Wednesday, January 15, 2014

Being Paige's Mom

This is my first blog, but. A lifetime in the making. I started out wanting to name this blog "Being Paige's Mom," but decided that I am, and will be, more than that. But for today, I'm writing as Paige's Mom.

Most strangers know my daughter, Paige, as the "other girl" in the Daisy Coleman rape case which is getting national attention.  Paige was sexually assaulted at a party with her best friend,  Daisy, January 8, 2012.  The case has been highly publicized due to the politics involved in the case. Few people know the story of what happened that night. The only people who really know for sure are the girls.

I am not writing this to capitalize on the events of that night.
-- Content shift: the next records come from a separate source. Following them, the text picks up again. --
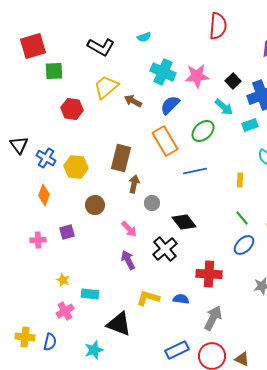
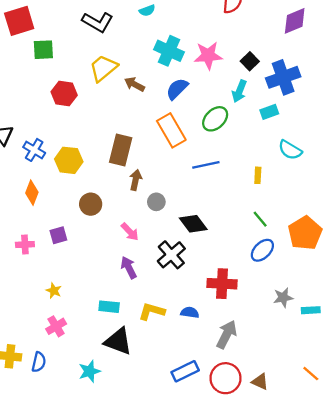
cyan arrow: (224, 107) -> (239, 91), turned 72
cyan rectangle: (90, 294) -> (109, 307), moved

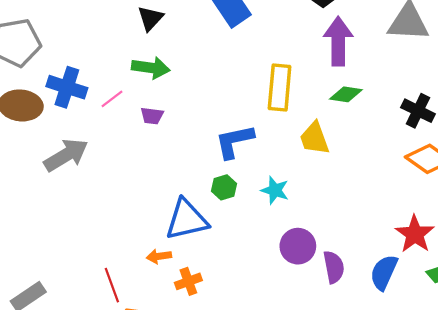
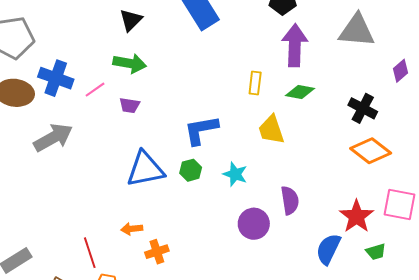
yellow rectangle: (280, 87) -> (255, 83), moved, size x0.6
blue triangle: (187, 220) -> (145, 169), moved
purple semicircle: (334, 267) -> (290, 200), moved

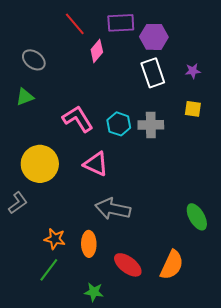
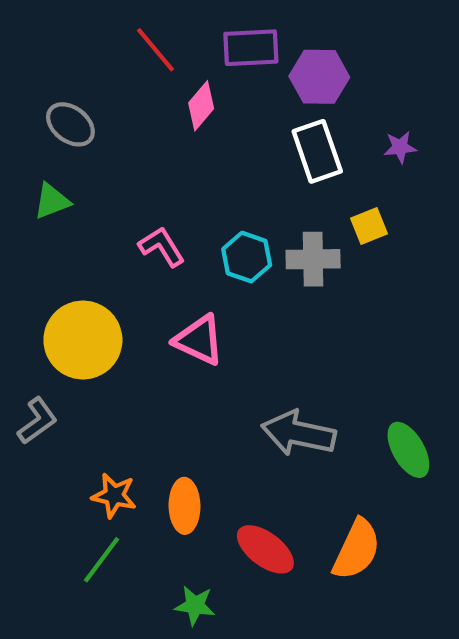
yellow square: (193, 109) -> (369, 226), moved, turned -30
pink L-shape: (78, 119) -> (162, 247), size x0.7
gray arrow: (113, 209) -> (299, 433), moved

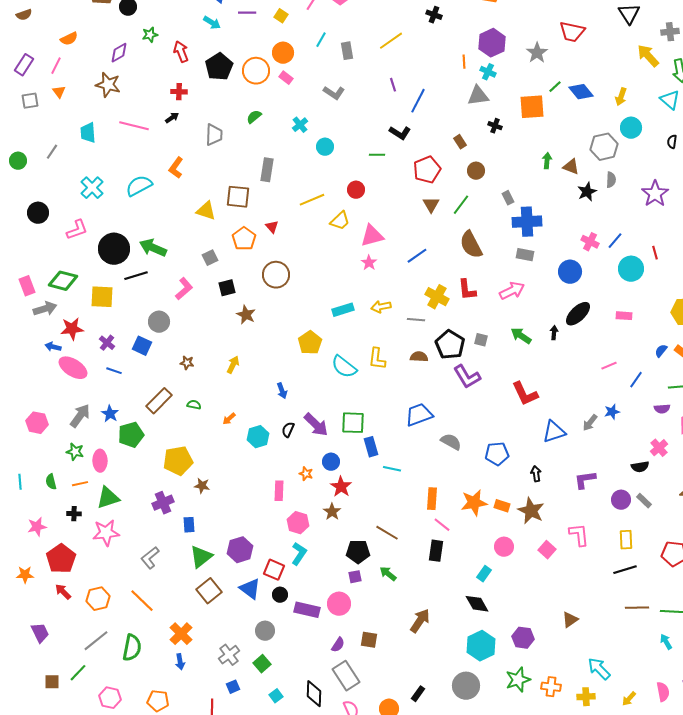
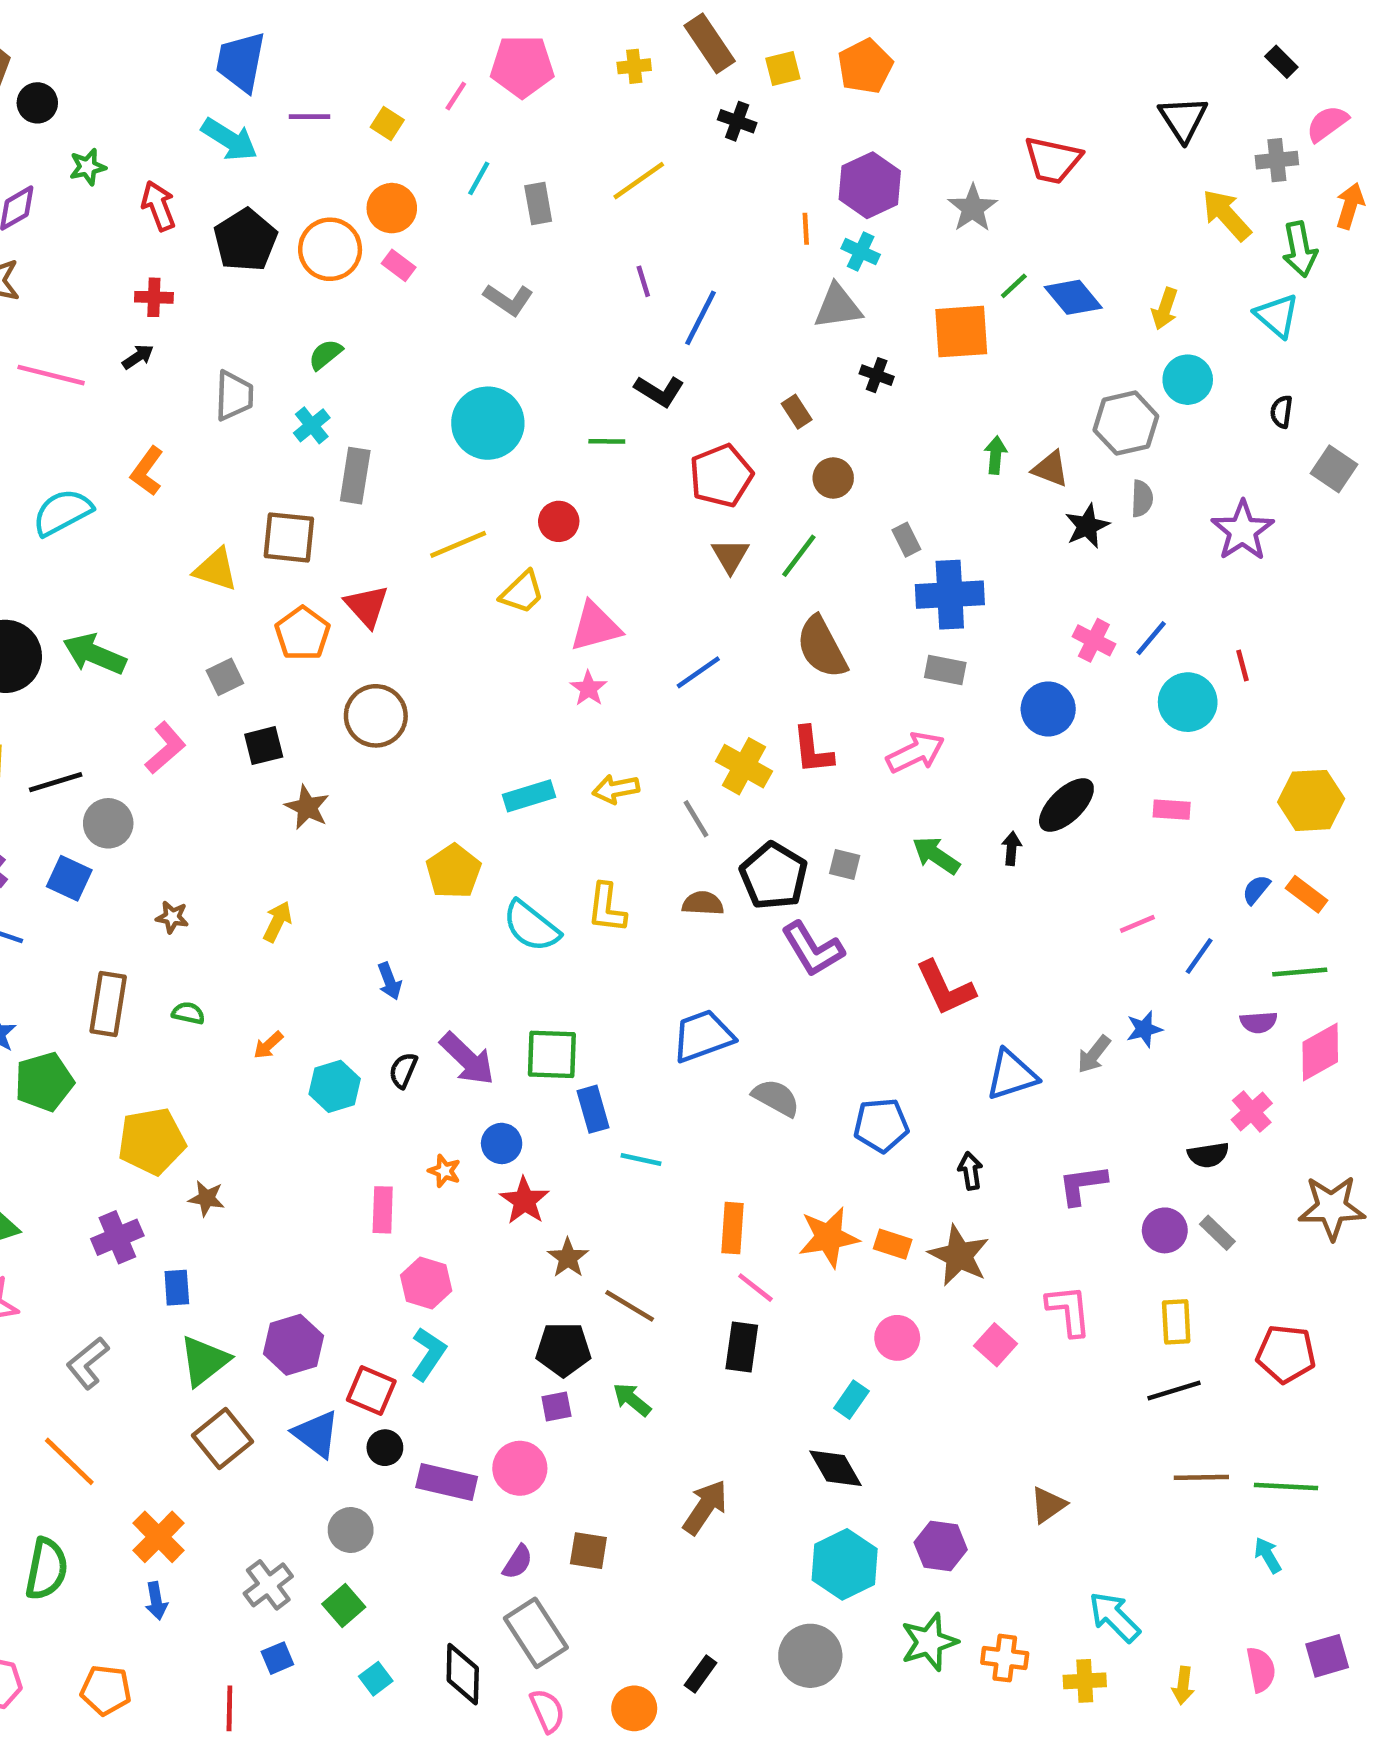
cyan arrow: (212, 23) -> (229, 139), size x1.4
cyan cross: (300, 125) -> (312, 425), moved
cyan circle: (325, 147) -> (488, 423), size x1.8
red triangle: (272, 227) -> (367, 606), size x1.5
black line: (136, 276) -> (56, 782), moved
gray line: (416, 320) -> (696, 819), turned 54
brown rectangle: (159, 401) -> (108, 1004), turned -36
brown star: (332, 512) -> (568, 1258), moved
yellow arrow: (629, 699) -> (1183, 1686), turned -35

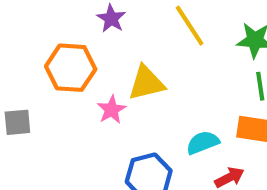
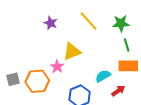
orange hexagon: (71, 68) -> (37, 81), moved

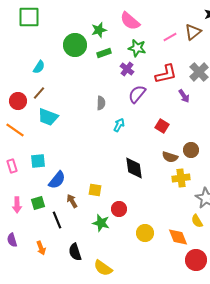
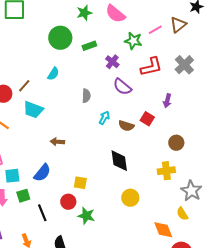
green star: (99, 30) -> (84, 13), moved
green star: (137, 48) -> (133, 41), moved
cyan semicircle: (39, 67) -> (53, 74), moved
purple semicircle: (137, 94) -> (122, 87), turned -90
purple arrow: (184, 96) -> (167, 101), moved, turned 48
brown semicircle: (170, 157) -> (126, 126), moved
cyan square: (38, 161) -> (12, 176), moved
brown arrow: (72, 201) -> (57, 142), moved, turned -56
red circle: (119, 209) -> (68, 202), moved
yellow circle: (145, 233) -> (130, 198), moved

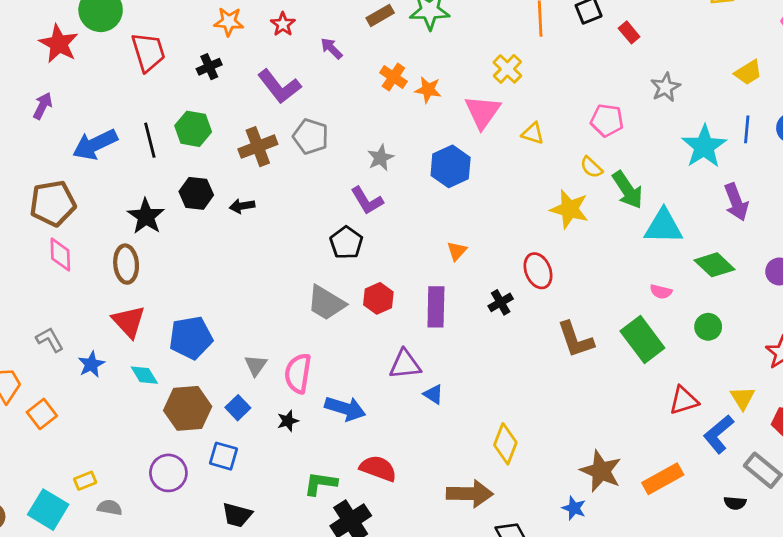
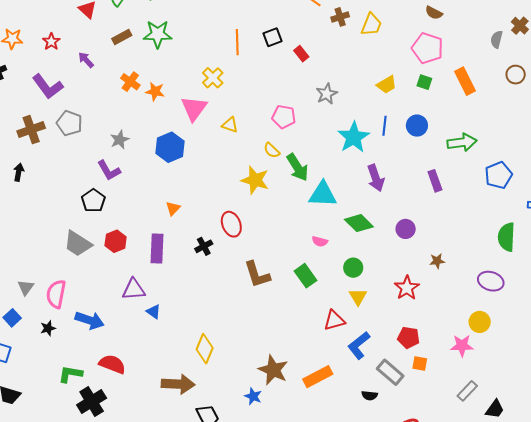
black arrow: (242, 206) -> (19, 172), turned 108
green rectangle: (642, 340) -> (306, 276), size x0.7
yellow triangle: (742, 398) -> (358, 297), moved

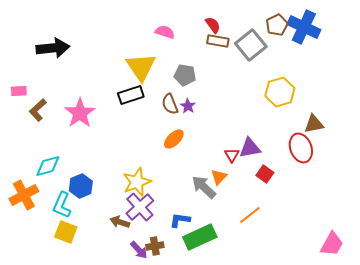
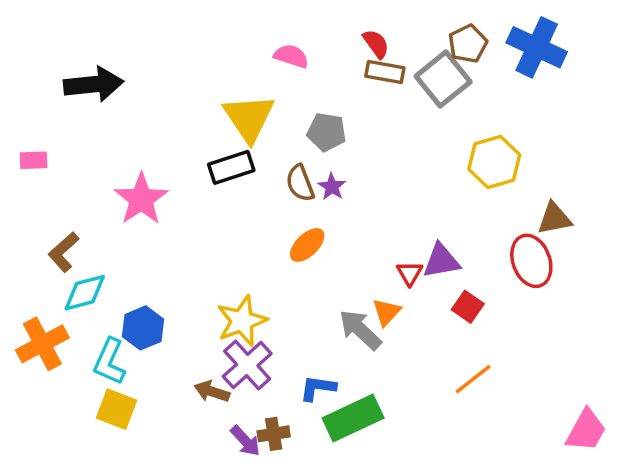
brown pentagon: (277, 25) -> (468, 44), moved
brown L-shape: (38, 110) -> (64, 252), moved
orange line: (250, 215) -> (473, 379), moved

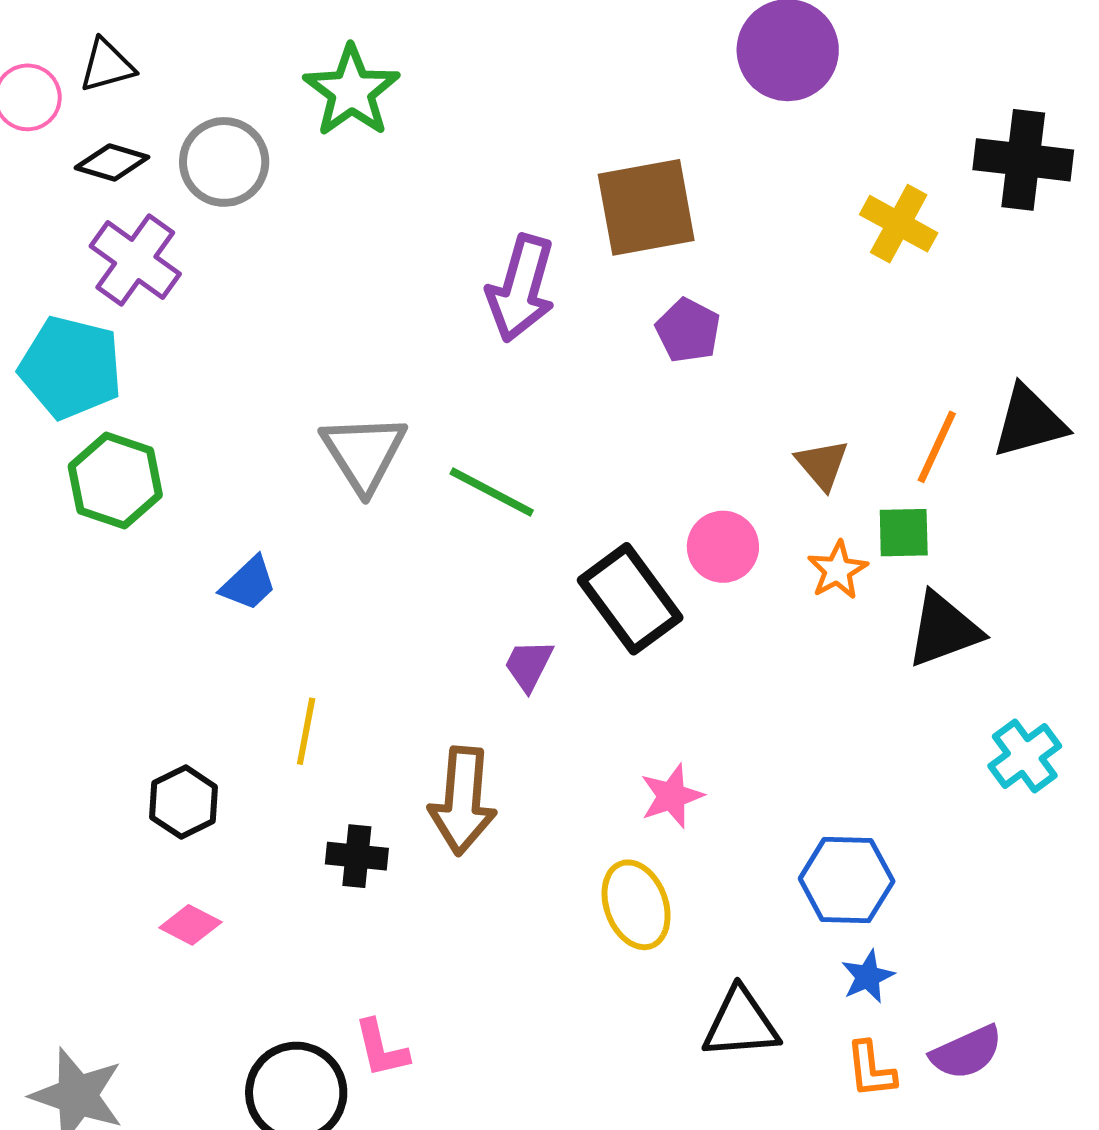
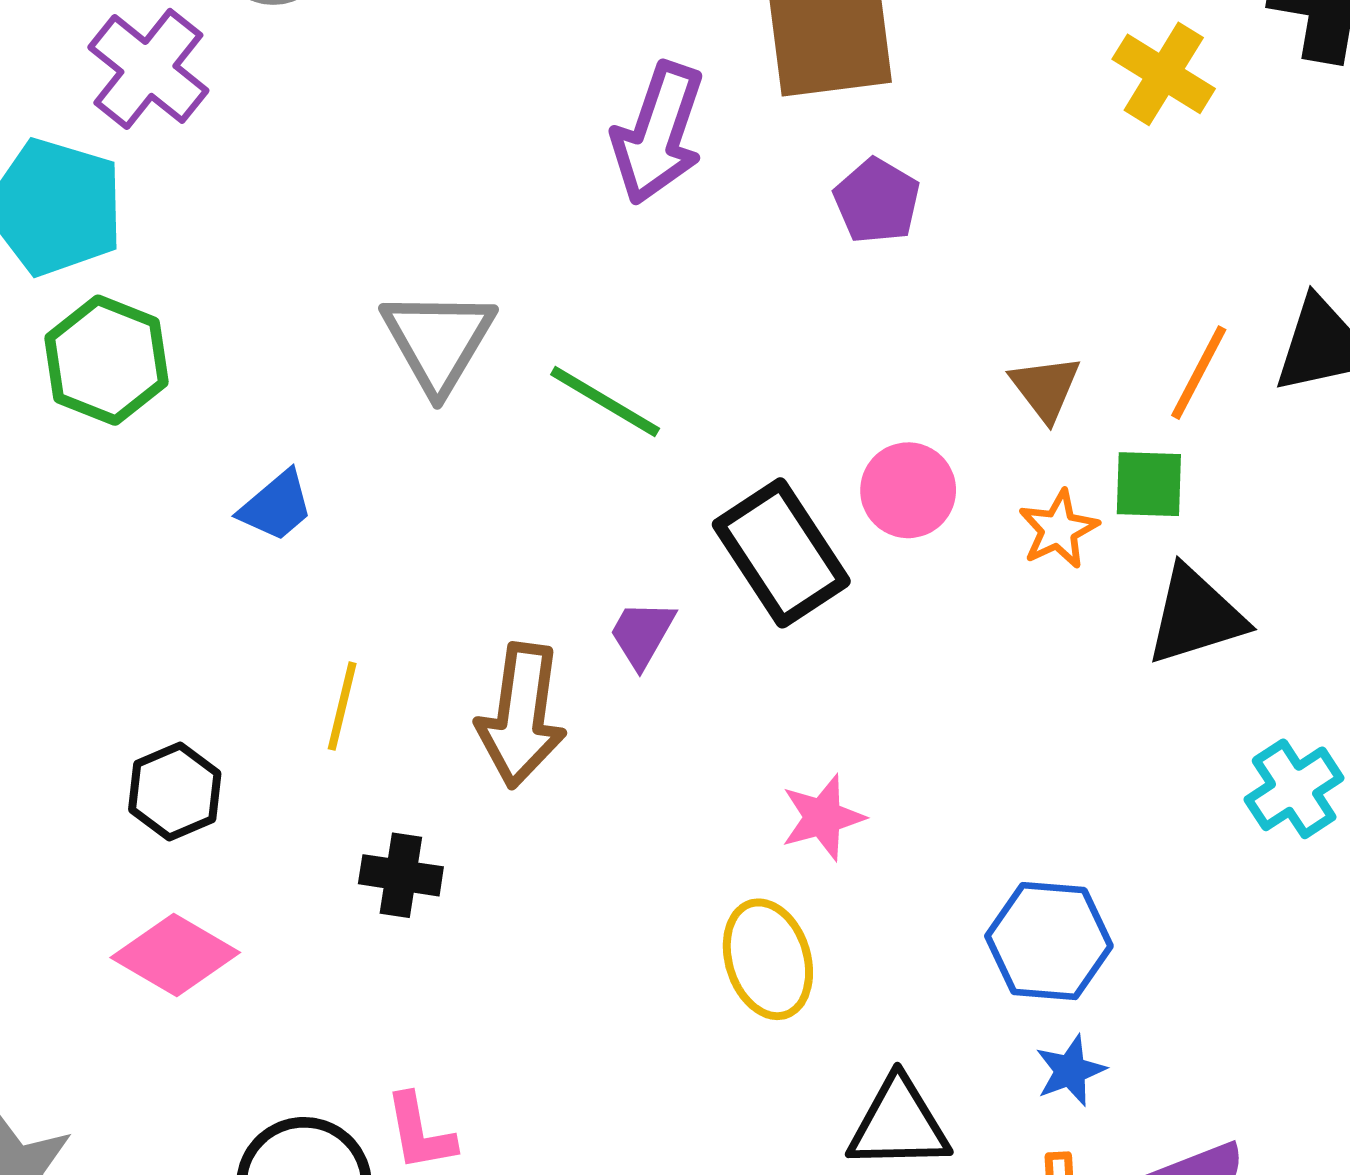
brown arrow: (463, 801) -> (521, 715), moved
pink diamond: (190, 925) -> (175, 955), size x1.5

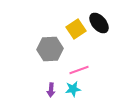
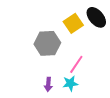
pink line: (79, 70) -> (76, 64), turned -36

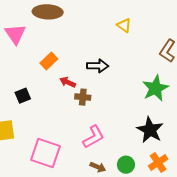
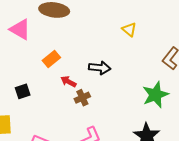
pink triangle: (15, 34) -> (20, 29), turned -30
brown cross: (83, 97) -> (82, 98), turned -35

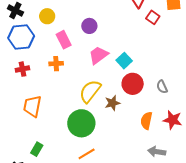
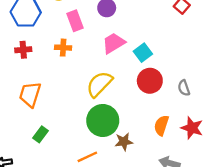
brown star: (112, 103) -> (124, 142), moved
green circle: (81, 123) -> (103, 120), moved
green rectangle: (37, 149) -> (41, 134), moved

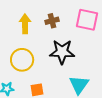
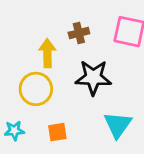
yellow arrow: (25, 24) -> (47, 53), moved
I want to write, for now, about being the mother of a young woman who was sexually assaulted.

I was thinking today as I spoke with a friend of mine, about the reality of the world in which we live. A world where two young women, girls at the time, could leave a house with boys they considered friends, to be assaulted in the basement of the home of one of the boys then dumped in the cold like trash. The world which subsequently turned on the girls, blaming them for doing nothing but being teenage girls.  Now their every action is subject to critique and judgment.  The way they dress, talk, and act is under public scrutiny as people try to place blame on the girls for what happened.

Having once, long ago, been a teenage girl myself, I remember having put myself in the same position the girls were in that night: drunk, at a party, looking for the attention of boys. The difference between myself and the girls is this: I was with teenage boys who had respect for me and themselves. If the difference between the situations lies in the character of the boys present,  how can we place blame on the girls?

Here's how. If this horrible thing happened to these intelligent,  independent, beautiful young women,  it could happen to anyone. To anyone's daughter or sister. That is a scary prospect for anyone to understand.  Especially me. Paige knew the dangers of drinking, strangers, dark alleys and unfamiliar territory.  She was not prepared to deal with an attack by a friend.  By young, small-town, all-american boys. This is why it is so easy to blame the girls. We don't want to address the fact that the "bad guy" isn't always a stranger. He isn't always ugly or mean. Sometimes he looks just like your brother's trusted friends. How can we prepare to defend our children against that? How do you warn your child about the dangers that you, yourself, do not wish to confront? Until we accept that rape is caused by rapists and not clothing, and accept the fact that rapists live in our own neighborhoods or homes, we solve nothing.

I have racked my brain today, thinking of why my boys would be different than those boys who raped the girls. Honestly,  I can't come up with any tangible answer. I hope I have raised my sons to have respect for women. Hopefully their senses of right and wrong are well developed.  Hopefully they don't feel entitled to treat people as non-human. I think that is where intervention should lie. Instead of blaming the victim and teaching our daughters to grow up and be afraid, we need to teach our sons as well.